*** Task inputs Section Begins ***
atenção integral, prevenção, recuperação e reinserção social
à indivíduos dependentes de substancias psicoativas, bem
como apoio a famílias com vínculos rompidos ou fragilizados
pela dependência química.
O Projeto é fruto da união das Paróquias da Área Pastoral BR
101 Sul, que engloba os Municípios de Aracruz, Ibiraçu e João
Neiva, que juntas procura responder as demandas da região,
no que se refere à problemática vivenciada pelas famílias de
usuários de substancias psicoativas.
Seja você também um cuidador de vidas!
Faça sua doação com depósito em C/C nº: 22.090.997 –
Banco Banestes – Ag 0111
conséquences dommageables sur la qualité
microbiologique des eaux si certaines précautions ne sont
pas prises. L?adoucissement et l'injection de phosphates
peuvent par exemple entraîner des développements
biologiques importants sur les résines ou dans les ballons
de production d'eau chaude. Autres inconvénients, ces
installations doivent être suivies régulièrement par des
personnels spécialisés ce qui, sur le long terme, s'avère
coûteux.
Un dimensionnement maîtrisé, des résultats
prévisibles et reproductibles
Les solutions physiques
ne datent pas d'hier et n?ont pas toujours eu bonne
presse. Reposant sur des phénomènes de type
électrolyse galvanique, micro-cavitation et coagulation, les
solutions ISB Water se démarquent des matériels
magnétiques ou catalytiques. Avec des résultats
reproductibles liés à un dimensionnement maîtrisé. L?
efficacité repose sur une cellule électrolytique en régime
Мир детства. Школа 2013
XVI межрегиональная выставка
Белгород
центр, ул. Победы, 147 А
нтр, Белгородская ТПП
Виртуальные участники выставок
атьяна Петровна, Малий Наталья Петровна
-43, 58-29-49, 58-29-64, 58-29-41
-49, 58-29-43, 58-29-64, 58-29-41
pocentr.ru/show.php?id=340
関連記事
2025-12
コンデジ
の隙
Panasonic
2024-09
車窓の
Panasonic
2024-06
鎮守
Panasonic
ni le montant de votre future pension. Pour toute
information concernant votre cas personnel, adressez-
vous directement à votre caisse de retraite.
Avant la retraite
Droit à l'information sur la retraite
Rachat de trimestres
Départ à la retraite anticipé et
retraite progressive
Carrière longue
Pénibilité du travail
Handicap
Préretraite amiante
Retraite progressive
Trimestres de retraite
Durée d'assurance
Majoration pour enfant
*** Task inputs Section Ends ***
▶ Exercise: An exact transcription of the data above is required.

▶ Expected answer:
atenção integral, prevenção, recuperação e reinserção social
à indivíduos dependentes de substancias psicoativas, bem
como apoio a famílias com vínculos rompidos ou fragilizados
pela dependência química.
O Projeto é fruto da união das Paróquias da Área Pastoral BR
101 Sul, que engloba os Municípios de Aracruz, Ibiraçu e João
Neiva, que juntas procura responder as demandas da região,
no que se refere à problemática vivenciada pelas famílias de
usuários de substancias psicoativas.
Seja você também um cuidador de vidas!
Faça sua doação com depósito em C/C nº: 22.090.997 –
Banco Banestes – Ag 0111
conséquences dommageables sur la qualité
microbiologique des eaux si certaines précautions ne sont
pas prises. L?adoucissement et l'injection de phosphates
peuvent par exemple entraîner des développements
biologiques importants sur les résines ou dans les ballons
de production d'eau chaude. Autres inconvénients, ces
installations doivent être suivies régulièrement par des
personnels spécialisés ce qui, sur le long terme, s'avère
coûteux.
Un dimensionnement maîtrisé, des résultats
prévisibles et reproductibles
Les solutions physiques
ne datent pas d'hier et n?ont pas toujours eu bonne
presse. Reposant sur des phénomènes de type
électrolyse galvanique, micro-cavitation et coagulation, les
solutions ISB Water se démarquent des matériels
magnétiques ou catalytiques. Avec des résultats
reproductibles liés à un dimensionnement maîtrisé. L?
efficacité repose sur une cellule électrolytique en régime
Мир детства. Школа 2013
XVI межрегиональная выставка
Белгород
центр, ул. Победы, 147 А
нтр, Белгородская ТПП
Виртуальные участники выставок
атьяна Петровна, Малий Наталья Петровна
-43, 58-29-49, 58-29-64, 58-29-41
-49, 58-29-43, 58-29-64, 58-29-41
pocentr.ru/show.php?id=340
関連記事
2025-12
コンデジ
の隙
Panasonic
2024-09
車窓の
Panasonic
2024-06
鎮守
Panasonic
ni le montant de votre future pension. Pour toute
information concernant votre cas personnel, adressez-
vous directement à votre caisse de retraite.
Avant la retraite
Droit à l'information sur la retraite
Rachat de trimestres
Départ à la retraite anticipé et
retraite progressive
Carrière longue
Pénibilité du travail
Handicap
Préretraite amiante
Retraite progressive
Trimestres de retraite
Durée d'assurance
Majoration pour enfant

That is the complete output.